I have a TIVO Premiere 4 with 2 DVR boxes on my HDTV's. I also have an older small SONY analog TV. Will a TIVO Mini work on that small analog TV? My TIVO is connected using a MOCA.


----------



## convergent (Jan 4, 2007)

Does the TV have composite or component inputs? If so, I would think it would work fine. The Mini has composite, component, and HDMI outputs.


----------



## tarheelblue32 (Jan 13, 2014)

It'll work with an analog TV, but you have to buy the composite (or component) breakout cables separately:

https://www.tivo.com/shop/detail/av-cable


----------



## fcfc2 (Feb 19, 2015)

tarheelblue32 said:


> It'll work with an analog TV, but you have to buy the composite (or component) breakout cables separately:
> 
> https://www.tivo.com/shop/detail/av-cable


Or save a few bucks
http://www.ebay.com/itm/TiVo-Mini-3...340?pt=LH_DefaultDomain_0&hash=item418c2aa184


----------



## VickiK3275 (Jul 30, 2015)

The Sony Trinitron 9" TV has a video in and an audio in jack in the back. The manual shows a cable that you have to get separately that has two jacks on one end (audio and video) and then three jacks on the other end that you can plus into a video recorder. The cable they show is a VMC-920MS. Will that work with the TIVO mini?


----------



## tarheelblue32 (Jan 13, 2014)

VickiK3275 said:


> The Sony Trinitron 9" TV has a video in and an audio in jack in the back. The manual shows a cable that you have to get separately that has two jacks on one end (audio and video) and then three jacks on the other end that you can plus into a video recorder. The cable they show is a VMC-920MS. Will that work with the TIVO mini?

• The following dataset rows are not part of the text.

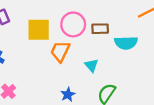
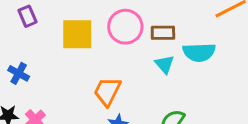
orange trapezoid: (60, 51) -> (107, 91), moved
cyan triangle: (91, 65) -> (164, 64), moved

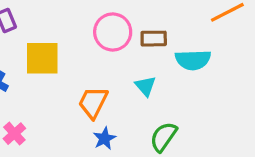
yellow square: (77, 34) -> (42, 58), moved
cyan triangle: (164, 64) -> (145, 86), moved

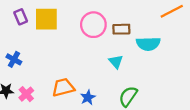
yellow square: (42, 58) -> (46, 19), moved
orange trapezoid: (93, 102) -> (63, 87), moved, turned 50

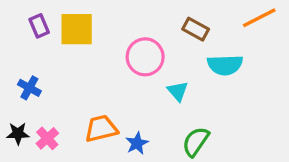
pink circle: (93, 25) -> (145, 57), moved
brown rectangle: (121, 29) -> (196, 29), moved, turned 30

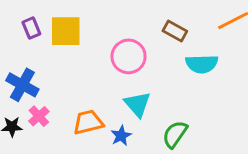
blue cross: (29, 88) -> (22, 85), size x1.5
cyan triangle: (178, 91) -> (137, 104), moved, size x1.4
pink cross: (47, 138) -> (39, 116), moved

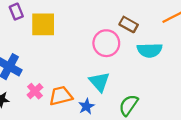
purple rectangle: (31, 28) -> (16, 12), moved
pink circle: (129, 56) -> (106, 43), moved
pink cross: (39, 116) -> (35, 91), moved

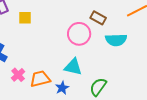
yellow square: (43, 24) -> (25, 18), size x0.6
cyan triangle: (99, 82) -> (73, 67), turned -36

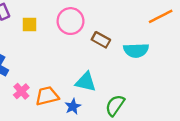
brown rectangle: (98, 18) -> (101, 40), moved
pink circle: (79, 34) -> (71, 21), moved

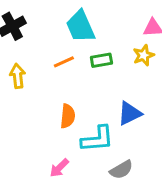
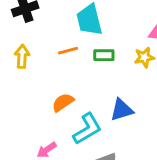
orange semicircle: (68, 116) -> (63, 102), turned -140
cyan L-shape: (97, 139) -> (87, 129), turned -36

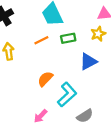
blue triangle: (122, 110) -> (88, 62), moved

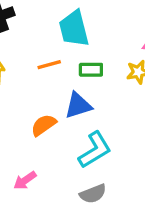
blue triangle: (88, 62) -> (78, 105), moved
cyan L-shape: (67, 95) -> (95, 150), moved

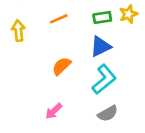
green rectangle: (91, 70) -> (102, 17), moved
blue triangle: (78, 105) -> (100, 47), moved

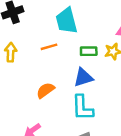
cyan L-shape: (104, 79) -> (82, 108), turned 120

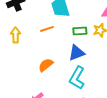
cyan L-shape: (82, 108) -> (77, 78), turned 35

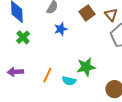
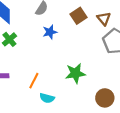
cyan semicircle: (69, 81) -> (47, 98), moved

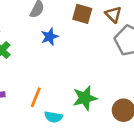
brown square: (78, 16) -> (82, 14), turned -35
green star: (75, 73) -> (85, 98), moved

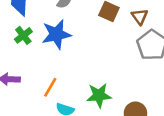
blue star: (50, 37) -> (56, 34), moved, size x1.6

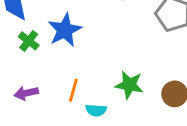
green star: (99, 95) -> (129, 85), turned 30

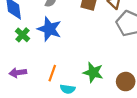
blue star: (65, 30) -> (49, 29), turned -30

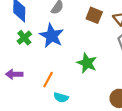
green star: (93, 72) -> (87, 63), moved

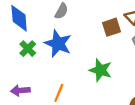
brown square: (94, 15) -> (111, 27), moved, turned -35

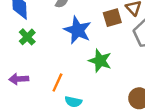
blue star: (58, 44) -> (78, 30), moved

It should work, but in addition to the TiVo breakout cables, you'll also probably need to buy a composite A/V coupler to connect the breakout cable to the VMC-920MS cable.


----------



## krkaufman (Nov 25, 2003)

VickiK3275 said:


> The Sony Trinitron 9" TV has a video in and an audio in jack in the back. The manual shows a cable that you have to get separately that has two jacks on one end (audio and video) and then three jacks on the other end that you can plus into a video recorder. The cable they show is a VMC-920MS. Will that work with the TIVO mini?


It looks like your TV only has mono audio, so an adapter similar to the following, used in conjunction w/ the TiVo AV breakout cable (linked above), should get you where you want to be:

RCA Mono Male to Two RCA Stereo Female​
edit: p.s. For the record, even a TV with only an antenna/coax input isn't out-of-reach for the latest TiVos. You'd just need to add a RF modulator to convert the composite signal to RF channel 3 or 4. (for example)


----------



## thefisch (Jul 25, 2015)

I have a similar situation with an old toshiba 32 inch tv. This tv has component inputs in addition to composite, but I don't think those old tv's can do 720p. So I suspect that the component may yield 480p as opposed to the 480i you get with the composite connection. Wouldn't be worth buying component in that case if it didn't already come with the composite.


----------



## aaronwt (Jan 31, 2002)

thefisch said:


> I have a similar situation with an old toshiba 32 inch tv. This tv has component inputs in addition to composite, but I don't think those old tv's can do 720p. So I suspect that the component may yield 480p as opposed to the 480i you get with the composite connection. Wouldn't be worth buying component in that case if it didn't already come with the composite.


Just set the Mini for only 1080i output. Then it will scale everything to 1080i before being output. At least this is how it works over HDMI. So I would expect it to do the same thing with component.


----------